Courts should uphold the new felony murder law

For years, courts have criticized California’s felony murder rule; now that the Legislature has responded, with the attorney general in strong support, will the courts do the right thing?

Kate Chatfield

Senior Advisor, The Justice Collaborative

Kate is an adjunct professor at the University of San Francisco School of Law.

In 2005, Anissa, under the influence of drugs and alcohol, slept in a car while her boyfriend and other friends went to commit a robbery a block away. During the robbery, someone pulled out a gun and fired it, killing the victim.

Velia was asked by her girlfriend's brother to alert him when a neighbor who allegedly owed him money walked by her house. That information led to a confrontation where the brother beat and robbed the neighbor. When Velia heard her neighbor had been hurt, she came to his aid and had her father drive the neighbor to the hospital, where he later died from his injuries.

In a dispute among adolescents, Vahagn and his cousin arranged to meet Mike who had insulted their female relative. Mike brought six friends along with him. While Vahagn stood yards away, talking with the other men, his cousin fought with Mike. A gun was pulled out by one of the two combatants and Mike was shot and killed. Not involved at all in the physical confrontation, Vahagn was as shocked and scared at the sound of gunfire and the shooting as were all of the other young witnesses.

Despite not killing anyone, intending to kill anyone, or, in Anissa's and Velia's cases, being present at the scene, all three were convicted of murder and sent to prison. Anissa and Velia were each convicted under the felony murder rule and sentenced to 25 years to life. That law permitted this draconian outcome whenever an individual agrees to commit a serious crime and a death occurs, even if the individual had no role in the murder, did not intend to kill and did not act with disregard for human life.

Vahagn was convicted under a doctrine known as the "natural and probable consequences doctrine" in which all participants in a crime -- even misdemeanors -- are held liable if a co-participant kills someone. Under this doctrine, a jury is told that they can convict a defendant for murder merely because the defendant should have been able to predict that another person could commit a murder.

Unfortunately, these stories are not unique. Prosecutors have long-used these doctrines to sweep up people and sentence them to life in prison, and now hundreds languish behind bars for murders they did not commit.

Courts have frequently criticized the felony murder rule as unjust, out of date, and illogical. The California Supreme Court said that it "anachronistically resurrects from a bygone age a 'barbaric concept' that "erodes the relation between criminal liability and moral culpability." The Michigan Supreme Court looked to these California cases when it abolished their felony murder rule 38 years ago, calling it "a historic survivor for which there is no logical or practical basis for existence in modern law." In September 2017, the Supreme Judicial Court in Massachusetts limited the application of its felony murder rule for accomplices, relying in part on these California opinions. Indeed, the California Supreme Court may have abolished the rule as well, but in People v. Dillon in 1983 Justice Stanley Mosk stated that the court could not sit as a "superlegislature"; only the Legislature could amend the statute.

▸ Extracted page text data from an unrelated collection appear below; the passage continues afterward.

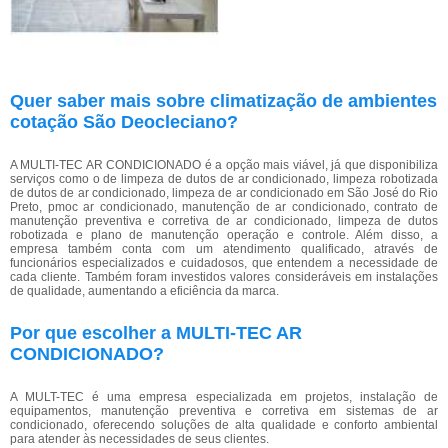
Quer saber mais sobre climatização de ambientes
cotação São Deocleciano?
A MULTI-TEC AR CONDICIONADO é a opção mais viável, já que disponibiliza
serviços como o de limpeza de dutos de ar condicionado, limpeza robotizada
de dutos de ar condicionado, limpeza de ar condicionado em São José do Rio
Preto, pmoc ar condicionado, manutenção de ar condicionado, contrato de
manutenção preventiva e corretiva de ar condicionado, limpeza de dutos
robotizada e plano de manutenção operação e controle. Além disso, a
empresa também conta com um atendimento qualificado, através de
funcionários especializados e cuidadosos, que entendem a necessidade de
cada cliente. Também foram investidos valores consideráveis em instalações
de qualidade, aumentando a eficiência da marca.
Por que escolher a MULTI-TEC AR
CONDICIONADO?
A MULT-TEC é uma empresa especializada em projetos, instalação de
equipamentos, manutenção preventiva e corretiva em sistemas de ar
condicionado, oferecendo soluções de alta qualidade e conforto ambiental
para atender às necessidades de seus clientes.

For years, jurists and lawyers have similarly criticized the natural and probable consequences doctrine because it imposes liability for the gravest offense -- murder -- on a person who it is conceded had no intention to kill.

In 2016, the Legislature finally started the process of crafting a legislative fix that would address the Supreme Court's concerns while remaining squarely within the Legislature's authority to update the Penal Code.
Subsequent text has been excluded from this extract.